Even Russia’s diplomacy depends on intimidation instead of persuasion: “Do this or we’ll cut off your gas ... join the Eurasian Economic Union instead of the European Union, or we’ll (insert your threat of choice).”

Until the Russian invasions of Crimea and eastern Ukraine, Western Europe took its own democracy, human rights and the rule of law for granted. After World War II, its citizens basked in the longest period of freedom they’d ever had.

After the Soviet Union disintegrated in 1991, Eastern Europeans joined their western cousins in enjoying freedom they had never had.

During the 1990s, many Europeans believed Russia had changed, that it was no longer a threat to the continent’s freedom.

In reality, Moscow needed time to deal with the chaos accompanying the transition to a different government and economic system.

Unhappily for Russian nationalists, including former KGB agent Vladimir Putin, one of the manifestations of the turmoil was lack of money to keep its armed forces at world-class standard.

They chafed about not having a military powerful enough to allow Russia to reassert itself over its neighbors. So they sulked while vowing to restore Russia to what they saw as its rightful place in the world — that is, a country dominating its neighbours.

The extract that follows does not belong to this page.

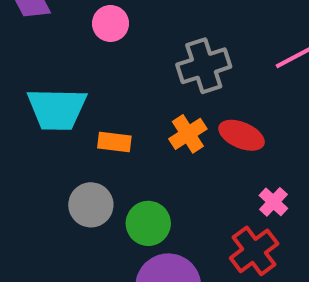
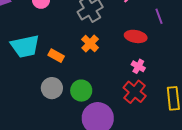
red ellipse: (242, 135) -> (136, 36), moved
orange rectangle: (114, 142) -> (56, 56), turned 35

Some Eastern European countries, like Poland and the Baltics, weren’t convinced that Moscow had changed. They joined the EU and Nato to assure their freedom in the event there was a Russian resurgence.

Russia’s intervention in Ukraine and Georgia, and its refusal to pull its troops out of Moldova and Armenia, showed they were right to be worried.

As to other Western leaders, most have admitted they were wrong to think Moscow had changed after Russia seized Crimea and sent troops and equipment into eastern Ukraine.

They have declared that, as in the days of old, the biggest threat to Europe is not terrorism but Russia.

At the heart of the clash between Russia and the West is values.

Russia believes that the state is more important than the individual, that might makes right and that deceit, trickery and lying are legitimate means to getting your way.

Conversely, the West believes that the individual is more important than the state and that diplomacy rather than force is the preferred way to achieve a foreign policy objective.

There is no better example of the difference between Russian and Western values than the pathological lying that Moscow has engaged in over the Ukraine crisis.

Given that the wrangle over Ukraine is really about Western versus Russian values, Europe stands to lose nothing less than the freedom it has cherished if Moscow is allowed to dismember Ukraine.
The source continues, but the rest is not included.